PDE4 Inhibitors in Treatment of Plaque Psoriasis - Episode 9
Neal Bhatia, MD, FAAD, discusses the current treatment landscape for patients with chronic plaque psoriasis, focusing specifically on PDE4 inhibitors.
Neal Bhatia, MD, FAAD: Topical and systemic phosphodiesterase-4 [PDE4] inhibitors have been established as being effective in psoriasis for many years now. We’ve had good use with oral apremilast in the market for many years. We also now have the advent of the topical roflumilast cream, which is 0.3%—it’s been studied once daily for 8 weeks and in a couple of different trials for psoriasis—most recently approved to the market. This is all based on phase 3 data that’s been conducted at 40 different centers in a first trial called DERMIS-1 [and at] 39 centers in [a second trial called] DERMIS-2, so it’s pretty exciting where these fit. Mechanistically, if you look at what phosphodiesterase-4 does, it basically inhibits the enzyme that converts phosphorylation of AMP [antimicrobial peptides and proteins] so that that phosphorus can be donated to serve other enzymatic functions or other cytokine activations. The point of it, both in psoriasis and in other applications such as atopic dermatitis, is to slow down the progression of cytokine activation as well as cytokine propagation with the inhibition of that donation of phosphorus from what phosphodiesterase-4 does as an enzyme. For example, in the application of a cream, just like with the systemic agent, the delivery is not based on impacting cells or direct inhibition of cytokines. It’s more the understanding that the conversion of cytokines can be inhibited, which, in that broad brush, will slow down the inflammatory cascade that will make inflammation potentially worse in psoriasis. Working on the Th17 and Th1 sides will have a lot of impact from the inhibition of some of those cytokines and is the result of the enzymatic change, not direct targeted blockade.

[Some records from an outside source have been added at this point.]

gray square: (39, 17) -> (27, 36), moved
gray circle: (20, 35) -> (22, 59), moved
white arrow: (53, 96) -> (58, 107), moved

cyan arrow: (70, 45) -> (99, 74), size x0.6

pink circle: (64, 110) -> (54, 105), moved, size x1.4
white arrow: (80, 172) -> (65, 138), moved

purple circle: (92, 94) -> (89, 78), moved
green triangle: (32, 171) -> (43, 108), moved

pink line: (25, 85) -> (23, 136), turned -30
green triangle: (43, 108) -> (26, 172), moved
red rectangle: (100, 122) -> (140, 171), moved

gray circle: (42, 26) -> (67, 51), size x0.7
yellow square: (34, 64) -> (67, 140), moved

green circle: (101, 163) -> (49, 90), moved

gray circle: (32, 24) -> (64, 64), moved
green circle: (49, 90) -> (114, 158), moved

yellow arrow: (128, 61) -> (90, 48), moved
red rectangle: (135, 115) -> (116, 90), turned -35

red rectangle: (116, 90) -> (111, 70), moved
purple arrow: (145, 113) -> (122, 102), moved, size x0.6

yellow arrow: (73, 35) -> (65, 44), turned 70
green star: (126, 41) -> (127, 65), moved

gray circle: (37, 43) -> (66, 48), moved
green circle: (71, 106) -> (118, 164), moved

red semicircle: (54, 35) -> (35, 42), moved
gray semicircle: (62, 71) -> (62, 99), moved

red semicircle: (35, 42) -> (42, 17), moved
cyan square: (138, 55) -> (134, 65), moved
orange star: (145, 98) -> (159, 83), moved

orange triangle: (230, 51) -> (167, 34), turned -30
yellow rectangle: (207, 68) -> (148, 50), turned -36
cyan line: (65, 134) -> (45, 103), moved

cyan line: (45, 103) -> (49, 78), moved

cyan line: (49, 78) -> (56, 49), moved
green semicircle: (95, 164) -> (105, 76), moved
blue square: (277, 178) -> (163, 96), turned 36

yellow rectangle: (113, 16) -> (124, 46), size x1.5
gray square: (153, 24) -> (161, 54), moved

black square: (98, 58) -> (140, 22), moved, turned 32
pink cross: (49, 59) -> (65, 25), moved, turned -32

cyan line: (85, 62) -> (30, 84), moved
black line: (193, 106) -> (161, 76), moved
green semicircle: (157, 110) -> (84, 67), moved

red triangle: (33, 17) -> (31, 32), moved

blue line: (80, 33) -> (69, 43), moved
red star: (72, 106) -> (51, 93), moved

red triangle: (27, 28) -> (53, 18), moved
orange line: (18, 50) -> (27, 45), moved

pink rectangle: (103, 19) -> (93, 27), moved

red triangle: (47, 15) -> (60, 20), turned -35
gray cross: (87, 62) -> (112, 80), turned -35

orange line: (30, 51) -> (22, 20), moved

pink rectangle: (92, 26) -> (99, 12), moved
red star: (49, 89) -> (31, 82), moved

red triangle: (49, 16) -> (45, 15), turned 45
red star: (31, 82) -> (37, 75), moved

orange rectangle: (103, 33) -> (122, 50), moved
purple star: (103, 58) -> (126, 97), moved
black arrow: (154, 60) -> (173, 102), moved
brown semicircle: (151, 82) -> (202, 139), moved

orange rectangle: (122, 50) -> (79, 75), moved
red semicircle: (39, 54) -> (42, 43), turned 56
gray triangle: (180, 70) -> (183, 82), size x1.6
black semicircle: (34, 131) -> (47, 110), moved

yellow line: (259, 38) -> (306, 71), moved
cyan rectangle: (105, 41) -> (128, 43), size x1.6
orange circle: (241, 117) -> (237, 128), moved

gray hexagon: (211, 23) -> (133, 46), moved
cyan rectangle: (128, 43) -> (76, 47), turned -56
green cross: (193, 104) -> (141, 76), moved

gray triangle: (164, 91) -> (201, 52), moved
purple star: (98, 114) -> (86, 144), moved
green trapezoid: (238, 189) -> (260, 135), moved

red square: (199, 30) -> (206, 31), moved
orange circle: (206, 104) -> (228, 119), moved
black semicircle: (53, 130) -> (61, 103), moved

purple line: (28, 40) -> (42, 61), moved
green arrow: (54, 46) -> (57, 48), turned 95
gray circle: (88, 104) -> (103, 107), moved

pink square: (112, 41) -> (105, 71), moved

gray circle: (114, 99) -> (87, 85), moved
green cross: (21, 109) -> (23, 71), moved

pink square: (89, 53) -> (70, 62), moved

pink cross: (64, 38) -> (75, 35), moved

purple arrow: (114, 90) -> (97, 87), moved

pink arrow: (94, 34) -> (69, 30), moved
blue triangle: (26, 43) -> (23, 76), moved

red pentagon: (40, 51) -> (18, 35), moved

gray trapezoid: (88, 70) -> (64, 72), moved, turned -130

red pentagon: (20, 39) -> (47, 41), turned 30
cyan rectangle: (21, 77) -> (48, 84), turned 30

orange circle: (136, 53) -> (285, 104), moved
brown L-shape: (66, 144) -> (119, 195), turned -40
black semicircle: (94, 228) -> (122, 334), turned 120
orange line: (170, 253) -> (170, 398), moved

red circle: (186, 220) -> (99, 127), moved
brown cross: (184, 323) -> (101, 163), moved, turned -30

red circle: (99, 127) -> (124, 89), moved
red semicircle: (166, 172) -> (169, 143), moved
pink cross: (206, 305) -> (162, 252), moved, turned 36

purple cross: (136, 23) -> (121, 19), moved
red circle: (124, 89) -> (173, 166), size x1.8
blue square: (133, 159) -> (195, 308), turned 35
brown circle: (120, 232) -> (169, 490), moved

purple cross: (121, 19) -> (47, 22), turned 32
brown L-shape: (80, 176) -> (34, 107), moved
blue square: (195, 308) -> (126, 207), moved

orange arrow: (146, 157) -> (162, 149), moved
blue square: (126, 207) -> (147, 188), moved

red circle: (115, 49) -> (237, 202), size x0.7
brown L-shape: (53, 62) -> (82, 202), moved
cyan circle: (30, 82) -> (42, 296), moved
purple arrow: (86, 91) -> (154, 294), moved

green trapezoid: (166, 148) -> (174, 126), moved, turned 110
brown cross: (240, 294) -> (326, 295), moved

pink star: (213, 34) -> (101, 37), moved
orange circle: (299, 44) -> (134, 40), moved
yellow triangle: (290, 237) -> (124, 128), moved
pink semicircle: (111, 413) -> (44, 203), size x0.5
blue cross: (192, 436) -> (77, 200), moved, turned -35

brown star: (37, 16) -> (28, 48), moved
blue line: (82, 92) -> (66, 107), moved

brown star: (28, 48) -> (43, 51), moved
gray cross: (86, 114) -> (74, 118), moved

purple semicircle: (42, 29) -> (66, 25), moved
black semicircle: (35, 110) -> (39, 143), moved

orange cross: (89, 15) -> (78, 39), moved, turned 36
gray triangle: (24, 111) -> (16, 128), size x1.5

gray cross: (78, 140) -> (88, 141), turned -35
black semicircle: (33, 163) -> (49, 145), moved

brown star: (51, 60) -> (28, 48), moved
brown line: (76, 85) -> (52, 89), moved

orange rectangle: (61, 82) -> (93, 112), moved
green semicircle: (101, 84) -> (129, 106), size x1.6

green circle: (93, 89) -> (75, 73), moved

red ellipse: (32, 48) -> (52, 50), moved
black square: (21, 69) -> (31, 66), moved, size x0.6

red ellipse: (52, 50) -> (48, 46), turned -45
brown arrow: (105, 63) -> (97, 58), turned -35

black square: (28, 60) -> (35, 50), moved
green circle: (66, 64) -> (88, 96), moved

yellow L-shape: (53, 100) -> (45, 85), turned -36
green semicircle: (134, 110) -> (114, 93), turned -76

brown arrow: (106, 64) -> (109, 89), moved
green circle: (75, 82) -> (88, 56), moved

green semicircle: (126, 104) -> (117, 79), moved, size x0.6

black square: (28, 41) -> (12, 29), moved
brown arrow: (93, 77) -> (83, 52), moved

We’ve had dermatology and apremilast systemically, we’ve had crisaborole for atopic dermatitis, and we’ve had other applications of phosphodiesterase-4 inhibition in many other disease states outside of dermatology. What’s unique about roflumilast is not only the efficacy and the binding of the molecule to the enzyme, but also its impact and specificity of inhibition of certain cytokine-based profiles that result from that phosphodiesterase-4 inhibition. The concept that roflumilast can be a potent inhibitor comes back to many different aspects of roflumilast as a molecule. What’s interesting about some of the studies is that roflumilast was looked at for many indications, such as atopic dermatitis and seborrheic dermatitis because of its impact on the inflammatory cascades. In the DERMIS studies, the idea is that we’re looking at the concept of the inhibition of the propagation of psoriasis, based on the binding as well as the impact on inhibiting phosphorylation of the cytokines on the Th17 side. When we look at once-a-day application, we know we’re looking at a sustained impact rather than twice a day, which might have a more sprint effect; that might also have some potential for slowing down or being less specific. I think what we’re also seeing with roflumilast, especially in terms of the efficacy measures from the trials, is it has a lot of potential for long-term benefit because it’s not going to thin the skin like a steroid, nor is it going to cause some of the other potential adverse outcomes like we’ve seen with other topical agents over the long term.